Did Earth rumble after the Rio+20 climate conference? Or was that the roar of a billion citizens letting go the expectation that polite dialogue and political process would restore Earth’s ecological balance?

In any case, the global Zeitgeist shifted, at least within environmental discourse. Future historians may mark the period from BP’s 2010 oil spill disaster, through Fukushima, to the 2012 Rio failure as a state shift in ecological awareness.

Fifty years ago, in 1961, Rachel Carson published Silent Spring, launching a new public discourse about ecology that reached an early zenith in 1972 at the first UN ecology conference in Stockholm. Today, we have armies of environment groups, swarms of ecology PhD graduates, Environment Ministers, conferences, science summits, green products, green travel, banners and blockades. But we are less sustainable than we were in 1961.

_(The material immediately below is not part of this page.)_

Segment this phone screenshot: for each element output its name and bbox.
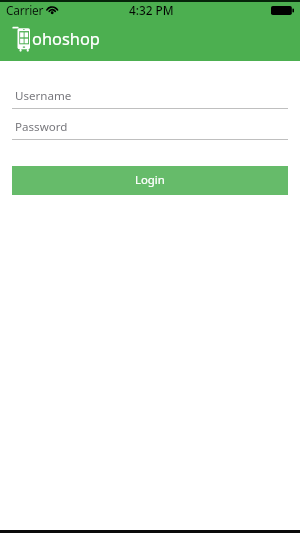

After fifty years of environmental efforts, the most troubling trends – Earth’s temperature, species diversity, soil health, toxic dumps, shrinking forest, expanding deserts – appear worse. The testimony of our collective failure blows around us like a chilling polar wind. It is too late to save the 25,000 species that blinked from existence, or the 300,000 people who perished from climate-change impact, last year, and will again this year. We have not yet turned the empires of humanity back toward the paradise from which they were born.

Why?

Moving Beyond Hope

After Rio, a collective “gulp” rose among ecological scientists, journalists, bloggers, and commentators. Maybe we can’t stop global heating or bee colony collapse. Maybe the systems feedbacks are more complex than our engineering can fathom. Maybe it’s time for adaption.

The new mood arises from many events – BP, Fukushima, Occupy, Arab Spring, Rio+20, and so forth – but Rio signaled a tipping point for believers in the political process. UK’s Deputy Prime Minister Nick Clegg pronounced the agreements “Insipid.”  Former Irish president and UN High Commissioner for Human Rights Mary Robinson, called the results “a failure of leadership.” Ecology groups walked out. Indigenous leaders held their own meetings and called the official Rio “green economy” plan “a new wave of colonialism.”

Writer/farmer Sharon Astyk wrote in Scienceblog, “Most of these events are about feeling good about pretending. …[The] fundamental policy changes that would be necessary … aren’t even on the table… caring is not enough.”

At a rally in Canada to save a river from another dam, scientist David Suzuki said: “In elevating the economy above everything else, we fail to ask the most elementary questions: What is an economy for? How much is enough? Are there no limits? We're not asking the critical questions.”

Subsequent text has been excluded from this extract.